Preparing for Your Appointment

After you make an appointment for seasonal allergies diagnosis and treatment, there are some steps you can take to make your visit a smooth one.

  • Write down a list of your allergy symptoms, including any that may seem unrelated to outdoor allergens.
  • Write down the times of year and times of day that you experience allergy symptoms.
  • Write down the types of plants and trees in your neighborhood, town and areas where you frequently spend time.
  • Make a list of all medications, vitamins and supplements that you’re taking. Include the dosage you are taking of each.

It’s important to write down any questions you have for the doctor about seasonal allergies, so you don’t forget to discuss your concerns. This list of common questions about the condition can help you get started.

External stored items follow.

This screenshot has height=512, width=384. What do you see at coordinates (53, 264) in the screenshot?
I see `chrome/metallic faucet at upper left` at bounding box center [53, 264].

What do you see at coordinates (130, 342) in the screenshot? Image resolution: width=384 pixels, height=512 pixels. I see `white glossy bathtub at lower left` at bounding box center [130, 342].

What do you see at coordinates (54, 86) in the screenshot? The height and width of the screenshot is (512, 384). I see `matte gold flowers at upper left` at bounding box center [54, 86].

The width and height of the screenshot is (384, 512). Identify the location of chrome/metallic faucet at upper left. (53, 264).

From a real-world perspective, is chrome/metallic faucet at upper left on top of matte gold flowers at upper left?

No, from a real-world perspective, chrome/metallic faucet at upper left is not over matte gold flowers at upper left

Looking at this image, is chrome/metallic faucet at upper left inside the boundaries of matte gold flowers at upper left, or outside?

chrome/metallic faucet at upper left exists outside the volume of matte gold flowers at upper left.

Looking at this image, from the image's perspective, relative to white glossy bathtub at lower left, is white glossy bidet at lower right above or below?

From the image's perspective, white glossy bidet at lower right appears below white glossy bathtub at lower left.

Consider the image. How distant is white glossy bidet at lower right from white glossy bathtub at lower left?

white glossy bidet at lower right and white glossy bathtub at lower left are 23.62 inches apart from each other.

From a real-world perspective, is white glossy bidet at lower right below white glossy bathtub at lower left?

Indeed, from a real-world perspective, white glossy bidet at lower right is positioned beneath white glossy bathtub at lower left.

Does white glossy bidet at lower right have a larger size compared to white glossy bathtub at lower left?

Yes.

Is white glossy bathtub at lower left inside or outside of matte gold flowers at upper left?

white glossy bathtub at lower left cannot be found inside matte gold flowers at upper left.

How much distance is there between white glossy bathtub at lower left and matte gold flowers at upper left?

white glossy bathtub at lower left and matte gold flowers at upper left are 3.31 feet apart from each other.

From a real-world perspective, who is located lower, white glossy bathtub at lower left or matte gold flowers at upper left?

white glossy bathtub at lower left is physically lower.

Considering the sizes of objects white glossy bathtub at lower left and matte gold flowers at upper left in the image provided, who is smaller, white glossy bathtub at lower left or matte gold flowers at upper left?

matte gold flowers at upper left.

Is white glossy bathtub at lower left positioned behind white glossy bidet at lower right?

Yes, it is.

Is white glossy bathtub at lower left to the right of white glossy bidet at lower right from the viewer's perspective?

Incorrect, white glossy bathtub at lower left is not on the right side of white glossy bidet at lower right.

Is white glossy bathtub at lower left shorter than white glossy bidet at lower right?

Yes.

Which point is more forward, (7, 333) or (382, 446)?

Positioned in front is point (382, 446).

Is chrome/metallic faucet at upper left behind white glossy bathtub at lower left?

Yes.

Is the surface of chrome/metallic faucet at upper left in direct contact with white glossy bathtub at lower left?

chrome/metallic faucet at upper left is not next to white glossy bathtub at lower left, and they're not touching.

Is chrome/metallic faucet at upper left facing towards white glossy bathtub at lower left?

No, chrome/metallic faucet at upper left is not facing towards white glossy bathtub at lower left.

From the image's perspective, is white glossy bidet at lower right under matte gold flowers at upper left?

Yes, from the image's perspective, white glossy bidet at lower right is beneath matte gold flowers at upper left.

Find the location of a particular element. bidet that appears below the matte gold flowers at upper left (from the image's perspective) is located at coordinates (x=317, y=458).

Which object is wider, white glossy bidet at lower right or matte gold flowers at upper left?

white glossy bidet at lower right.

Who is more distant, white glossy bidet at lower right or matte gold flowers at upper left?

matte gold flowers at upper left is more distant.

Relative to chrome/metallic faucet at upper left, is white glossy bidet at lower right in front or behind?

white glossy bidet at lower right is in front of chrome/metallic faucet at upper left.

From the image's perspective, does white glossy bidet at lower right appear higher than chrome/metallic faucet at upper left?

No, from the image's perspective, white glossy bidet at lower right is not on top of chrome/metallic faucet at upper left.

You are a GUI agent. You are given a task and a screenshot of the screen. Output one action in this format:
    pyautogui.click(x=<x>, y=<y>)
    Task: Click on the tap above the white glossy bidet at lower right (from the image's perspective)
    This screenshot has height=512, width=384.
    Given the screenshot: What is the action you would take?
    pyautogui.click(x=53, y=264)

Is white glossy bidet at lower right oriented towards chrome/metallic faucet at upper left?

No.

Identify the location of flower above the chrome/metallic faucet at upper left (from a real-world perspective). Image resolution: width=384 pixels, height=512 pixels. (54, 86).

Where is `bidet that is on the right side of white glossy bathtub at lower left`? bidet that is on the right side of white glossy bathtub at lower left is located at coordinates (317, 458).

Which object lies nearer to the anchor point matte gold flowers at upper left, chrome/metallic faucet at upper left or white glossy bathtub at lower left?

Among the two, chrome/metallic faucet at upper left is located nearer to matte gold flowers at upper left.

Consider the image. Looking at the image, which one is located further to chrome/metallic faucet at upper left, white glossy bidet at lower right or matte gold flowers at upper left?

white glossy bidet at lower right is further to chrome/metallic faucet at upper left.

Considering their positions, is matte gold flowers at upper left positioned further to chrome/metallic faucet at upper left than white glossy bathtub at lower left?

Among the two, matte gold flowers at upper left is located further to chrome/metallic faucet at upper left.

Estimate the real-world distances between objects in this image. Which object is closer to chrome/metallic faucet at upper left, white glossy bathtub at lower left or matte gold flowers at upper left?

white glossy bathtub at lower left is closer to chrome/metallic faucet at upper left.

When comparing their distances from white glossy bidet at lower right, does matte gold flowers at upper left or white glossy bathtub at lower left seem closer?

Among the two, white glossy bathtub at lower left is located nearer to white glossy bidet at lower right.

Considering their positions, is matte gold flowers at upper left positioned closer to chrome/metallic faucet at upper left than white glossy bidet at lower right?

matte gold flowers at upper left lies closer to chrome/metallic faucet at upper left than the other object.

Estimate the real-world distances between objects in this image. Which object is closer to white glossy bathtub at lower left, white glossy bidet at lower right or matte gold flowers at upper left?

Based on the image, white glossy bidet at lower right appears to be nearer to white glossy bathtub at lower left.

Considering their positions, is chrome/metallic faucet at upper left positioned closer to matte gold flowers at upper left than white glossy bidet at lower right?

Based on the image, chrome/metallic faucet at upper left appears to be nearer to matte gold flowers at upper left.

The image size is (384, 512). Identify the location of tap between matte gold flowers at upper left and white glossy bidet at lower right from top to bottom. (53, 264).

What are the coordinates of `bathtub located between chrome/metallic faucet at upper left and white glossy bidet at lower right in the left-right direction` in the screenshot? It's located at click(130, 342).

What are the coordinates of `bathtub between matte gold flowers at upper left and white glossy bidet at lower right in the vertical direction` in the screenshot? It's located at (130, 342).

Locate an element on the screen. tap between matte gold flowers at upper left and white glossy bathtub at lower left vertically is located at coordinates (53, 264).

Question About My Diagnosis

  • What makes me allergic to certain allergens?
  • How do I find out which plant pollens I am allergic to?
  • Will I need to see a specialist for my allergies? Will insurance pay for this?
  • How often will I need to see the specialist?

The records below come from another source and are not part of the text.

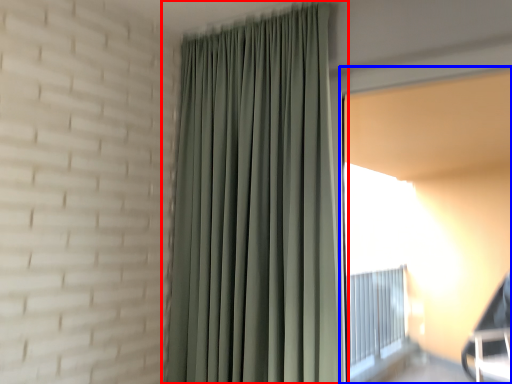 Question: Among these objects, which one is nearest to the camera, curtain (highlighted by a red box) or window screen (highlighted by a blue box)?

Choices:
 (A) curtain
 (B) window screen

Answer: (B) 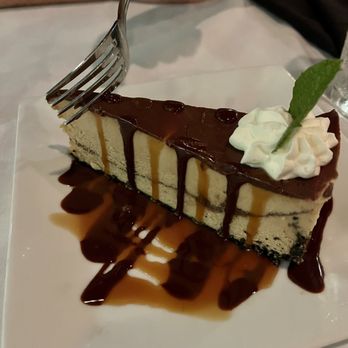 Where is `fork`? The image size is (348, 348). fork is located at coordinates (119, 44). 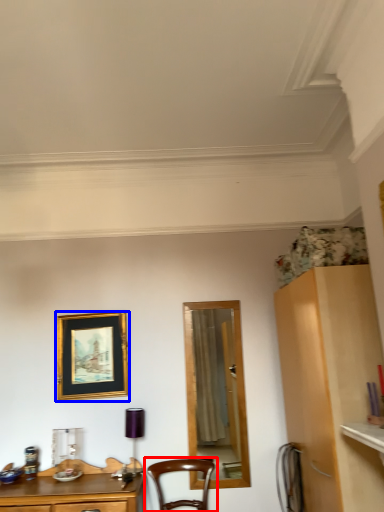 Question: Which object appears farthest to the camera in this image, chair (highlighted by a red box) or picture frame (highlighted by a blue box)?

Choices:
 (A) chair
 (B) picture frame

Answer: (B) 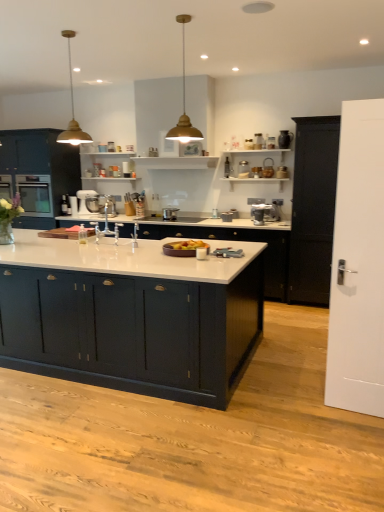 Locate an element on the screen. Image resolution: width=384 pixels, height=512 pixels. empty space that is ontop of gold metal pendant light at upper center, acting as the second light fixture starting from the right (from a real-world perspective) is located at coordinates (66, 32).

Questions About My Treatment

  • What type of medication is used to treat seasonal allergies? Are there side effects?
  • Will I have to take medication forever?
  • Will other medications I take interact with my allergy medication?
  • Can I drink alcohol while taking my allergy medication?
  • Am I a candidate for allergy shots? How do allergy shots work?

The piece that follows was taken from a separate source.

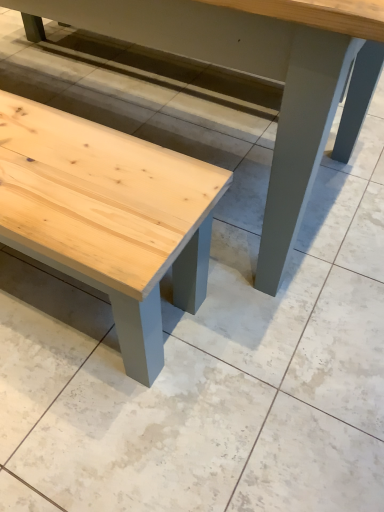 What is the approximate height of wooden table at center?

wooden table at center is 30.59 inches in height.

Describe the element at coordinates (262, 75) in the screenshot. This screenshot has width=384, height=512. I see `wooden table at center` at that location.

Identify the location of wooden table at center. (262, 75).

Where is `wooden table at center`? The width and height of the screenshot is (384, 512). wooden table at center is located at coordinates (262, 75).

Questions About My Lifestyle and Family

  • Do I need to change my daily activities and routines to avoid my allergens?
  • Do I have to stay indoors during my allergy season?
  • Other than staying indoors, are there steps I can take to minimize exposure to my allergens?

Diagnosis and Treatment

At an appointment with an allergist, he or she will ask many questions about your medical history and perform tests to determine which allergens trigger your seasonal allergies. Skin tests and blood tests are the most common forms of allergy testing.

Skin Prick Test

  • To find out if your body produces antibodies that react to a specific allergen
  • A needle is used to place a tiny amount of allergen just below the surface of the skin on your lower arm or back.
  • If you are allergic to that allergen, there will be swelling or redness at the test site.

Blood Test

  • To measure the levels of specific antibodies to allergens, such as pollen and mold, in your blood
  • Antibodies to a specific allergen in the blood indicate a possible allergy to that allergen.


  • Oral medications or nasal sprays that relieve sneezing and itching in the nose and eyes and reduce swelling and drainage in the nose
  • Some have side effects, such as drowsiness and loss of alertness and coordination
  • Available in eye drops for eye allergy symptoms

Nasal corticosteroids

  • Nasal sprays that prevent or reduce inflammation in the sinuses and nasal passages

Cromolyn sodium

  • A nasal spray that helps prevent allergic rhinitis from starting by blocking the release of body chemicals that cause allergy symptoms


  • Oral medications that shrink nasal passages, which helps relieve congestion, swelling, and general discomfort in the sinuses and nose

Allergy shots

  • A series of injections containing small doses of your allergen, allowing your body to build up a natural immunity it

In addition, people with seasonal allergies can take the following steps to minimize contact with their seasonal allergens when possible.

Allergic rhinitis

  • Limit outdoor activities when pollen counts are high.

Eye allergy

  • Wear sunglasses and a hat with a wide brim to reduce the amount of allergen that lands in the eyes.
  • Apply saline eye drops after being outdoors to wash allergens out of the eyes.

Mold allergy

  • Limit outdoor activities when mold counts are high.
  • Avoid uncut fields and raking leaves.
  • Take a shower after coming indoors to wash mold spores out of your hair.